As the two look around, they realize that hundreds of lizards are traveling in the same direction, realizing that The Lizard is somehow calling to his scaled brethren; Peter exits stage right and slips into his fighting togs. A few blocks away as the spider webs, Spidey catches up with a raging Lizard who is gathering together an army of lizards, snakes, and other reptiles. Spidey hits the street and again attempts to reason with his transformed friend, only to become buried under a pile of slithering snakes.
Shaking them off, Spidey is once again repeatedly slammed by the Lizard's tail, which drives him across the street. Momentarily stunned, Spidey takes stock of his surroundings, when Aunt May's words come back to him about competing in his field, which re-energizes him, and galvanizes him to his feet. Spidey has spotted a butcher shop, and maneuvers his scaly foe through the front window of the front window and into the shop.
As the crash through the front window, Spidey warns off the butcher, and manages to get the Lizard into the butcher shop's over-sized walk-in refrigerator. Once inside, all that our webbed hero has to do is stay out of the Lizard's way long enough for the cold to slow the creature's metabolism down for Spidey to web him up. Once Spidey has sedated the Lizard, he "borrows" a refrigerated truck and transports the unconscious Lizard back to Connors lab where Peter whips up a new batch of the antidote to administer to his friend.

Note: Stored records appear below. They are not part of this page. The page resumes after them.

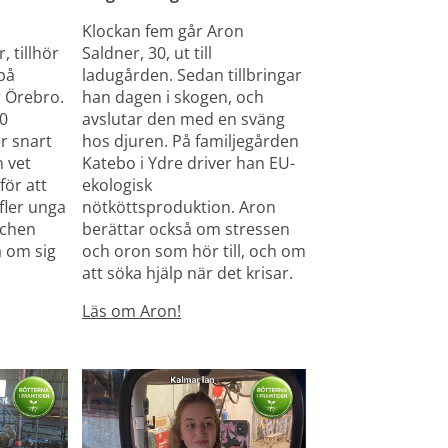
Klockan fem går Aron 
 tillhör 
Saldner, 30, ut till 
på 
ladugården. Sedan tillbringar 
 Örebro. 
han dagen i skogen, och 
0 
avslutar den med en sväng 
 snart 
hos djuren. På familjegården 
 vet 
Katebo i Ydre driver han EU-
ör att 
ekologisk 
fler unga 
nötköttsproduktion. Aron 
chen 
berättar också om stressen 
 om sig 
och oron som hör till, och om 
att söka hjälp när det krisar.
Läs om Aron!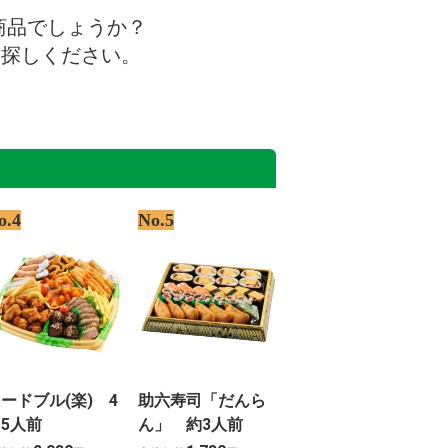
商品でしょうか？
お探しください。
o.4
No.5
ードブル(楽) 4
助六寿司「だんら
5人前
ん」 約3人前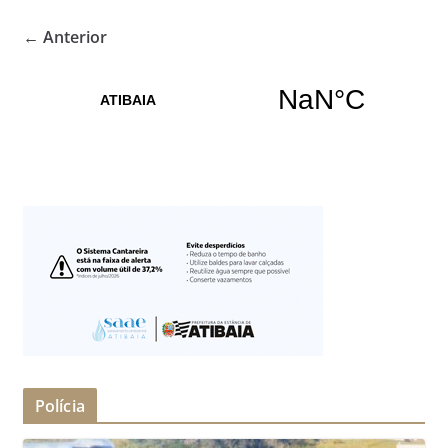
← Anterior
Polícia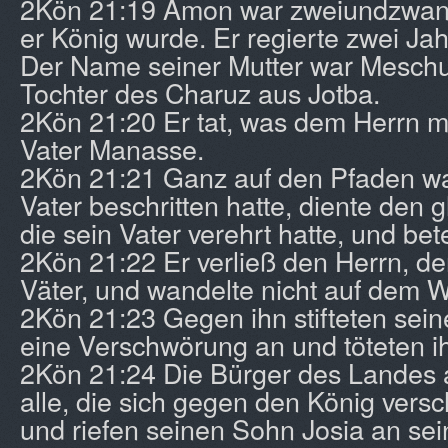
2Kön 21:19 Amon war zweiundzwanzi
er König wurde. Er regierte zwei Jah
Der Name seiner Mutter war Meschul
Tochter des Charuz aus Jotba.
2Kön 21:20 Er tat, was dem Herrn mi
Vater Manasse.
2Kön 21:21 Ganz auf den Pfaden wan
Vater beschritten hatte, diente den 
die sein Vater verehrt hatte, und bet
2Kön 21:22 Er verließ den Herrn, de
Väter, und wandelte nicht auf dem 
2Kön 21:23 Gegen ihn stifteten sei
eine Verschwörung an und töteten i
2Kön 21:24 Die Bürger des Landes 
alle, die sich gegen den König vers
und riefen seinen Sohn Josia an sei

Back at Midtown High, Peter finds Flash in the school's library attempting to bone up on astronomy so as to not be such a lunkhead. However when Peter gingerly points out that he is reading an astrology book Flash wants to know what the difference between the two. Whereupon, Peter sits down and attempts to help Flash past his own dumbness.
This entire episode is very reminiscent of an earlier encounter between Spidey and the Lizard Amazing Spider-Man #44 and Amazing Spider-Man #45 where Spidey defeated the Lizard in essentially the same fashion. Even still, the story is fun, entertaining, and works all the way through.
A one-page mini marvel by Chris Giarrusso staring the Fantastic Four and Wolverine appears at the end of this story.
If you are looking for an introduction into the Spidey legend, have a friend who hasn't yet joined the Spidey family, or even know of a young child and you want to introduce them to comics via Spidey's wonderful mythos, then this is the series that you want to pitch to them. It is with this series (as well as Marvel Adventures Fantastic Four and Marvel Adventures Avengers, that Marvel recalls it's own colorful (and fun) past granting new readers a much- need jumping on point, and attempts to hook new readers with the magic that is Marvel comics.